Phase 1: Transcript Attribution Pipeline
pythonai
The first challenge: raw transcripts from subtitle sites have no speaker labels. Every line is just text with a timestamp. To build a social graph, I need to know who said what.
The pipeline
Built two Python scripts:
- scrape.py - Pulls raw transcripts from subslikescript.com
- attribute.py - Uses AI to attribute each line to a speaker
The attribution works surprisingly well because:
- The AI knows The Wire extremely well from training data
- Speech patterns are distinctive per character (Omar’s poetic threats vs Bunk’s exasperated sighs)
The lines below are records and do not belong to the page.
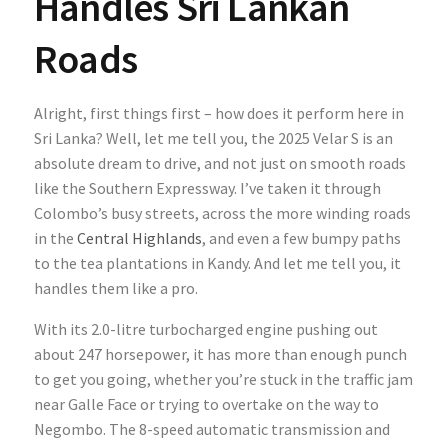
Handles Sri Lankan
Roads
Alright, first things first – how does it perform here in
Sri Lanka? Well, let me tell you, the 2025 Velar S is an
absolute dream to drive, and not just on smooth roads
like the Southern Expressway. I’ve taken it through
Colombo’s busy streets, across the more winding roads
in the
Central Highlands
, and even a few bumpy paths
to the tea plantations in Kandy. And let me tell you, it
handles them like a pro.
With its 2.0-litre turbocharged engine pushing out
about 247 horsepower, it has more than enough punch
to get you going, whether you’re stuck in the traffic jam
near Galle Face or trying to overtake on the way to
Negombo. The 8-speed automatic transmission and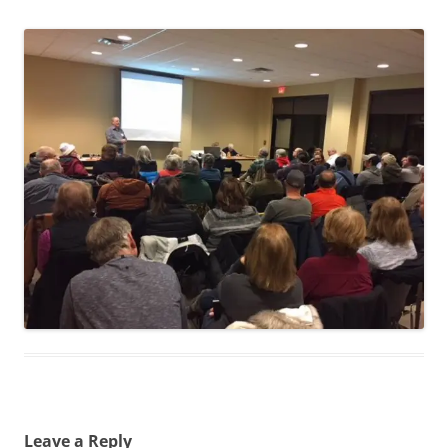
Leave a Reply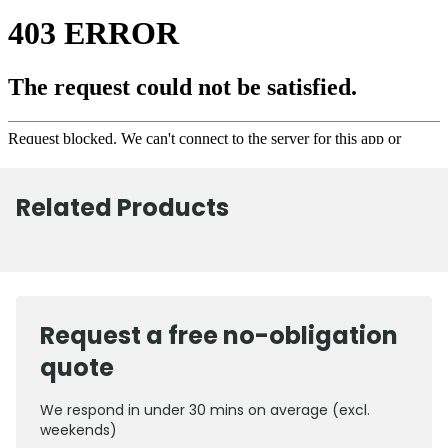
Related Products
Request a free no-obligation
quote
We respond in under 30 mins on average (excl.
weekends)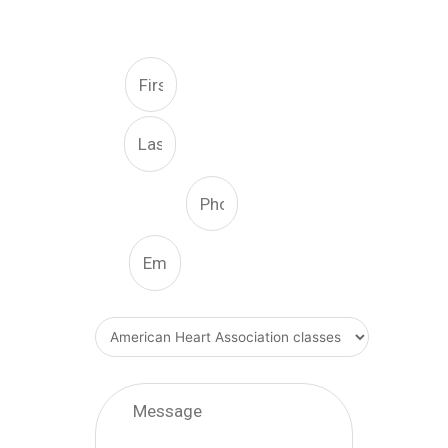
FREE CONSULTATION
First
Last
Phone Number
Email
What Type Of Service
Message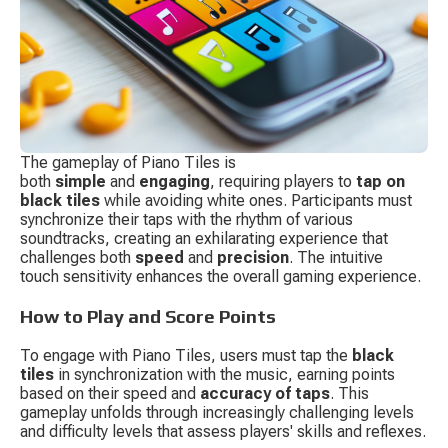
The gameplay of Piano Tiles is 
both 
simple
 and 
engaging
, requiring players to 
tap on 
black tiles
 while avoiding white ones. Participants must 
synchronize their taps with the rhythm of various 
soundtracks, creating an exhilarating experience that 
challenges both 
speed
 and 
precision
. The intuitive 
touch sensitivity enhances the overall gaming experience.
How to Play and Score Points
To engage with Piano Tiles, users must tap the 
black 
tiles
 in synchronization with the music, earning points 
based on their speed and 
accuracy of taps
. This 
gameplay unfolds through increasingly challenging levels 
and difficulty levels that assess players' skills and reflexes.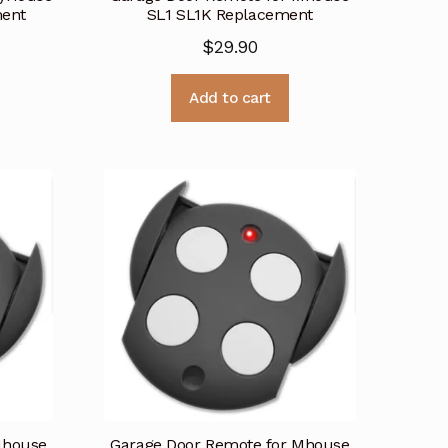
ent
SL1 SL1K Replacement
$
29.90
Add to cart
Mhouse
Garage Door Remote for Mhouse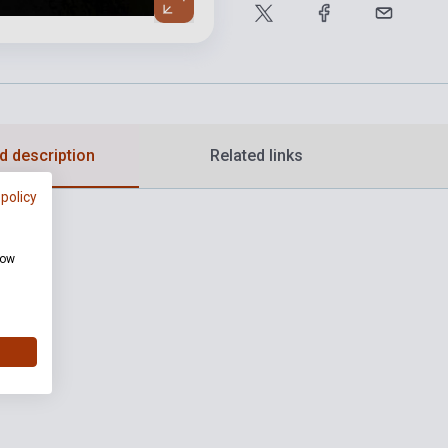
d description
Related links
 policy
how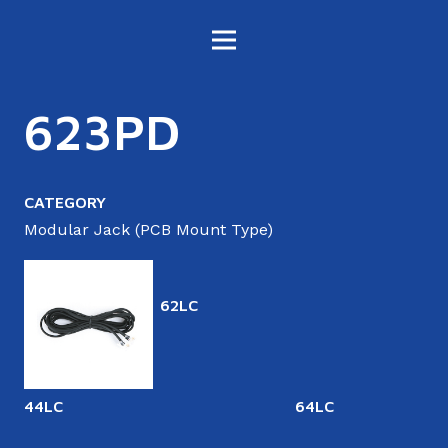
623PD
CATEGORY
Modular Jack (PCB Mount Type)
62LC
44LC
64LC
6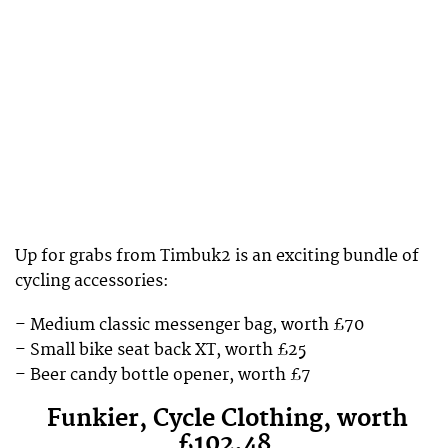
Up for grabs from Timbuk2 is an exciting bundle of
cycling accessories:
– Medium classic messenger bag, worth £70
– Small bike seat back XT, worth £25
– Beer candy bottle opener, worth £7
Funkier, Cycle Clothing, worth
£102.48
- Episode context helps disambiguate similar-sounding characters
Sample output
{
"episode": "S01E01",
"title": "The Target",
"total_lines": 571,
"attributed": 568,
"attribution_rate": "99.5%",
"lines": [
{"line_num": 1, "speaker": "McNulty", "text": "So, your boy's name is what?"},
{"line_num": 2, "speaker": "Witness", "text": "Snot."},
{"line_num": 3, "speaker": "McNulty", "text": "You called the guy Snot?"}
]
}
Cost
Running Sonnet on all 60 episodes would cost around $15-25. Haiku brings that down to $2-3.
Next steps
- Batch process all 60 episodes
- Design the Neo4j schema
- Start loading data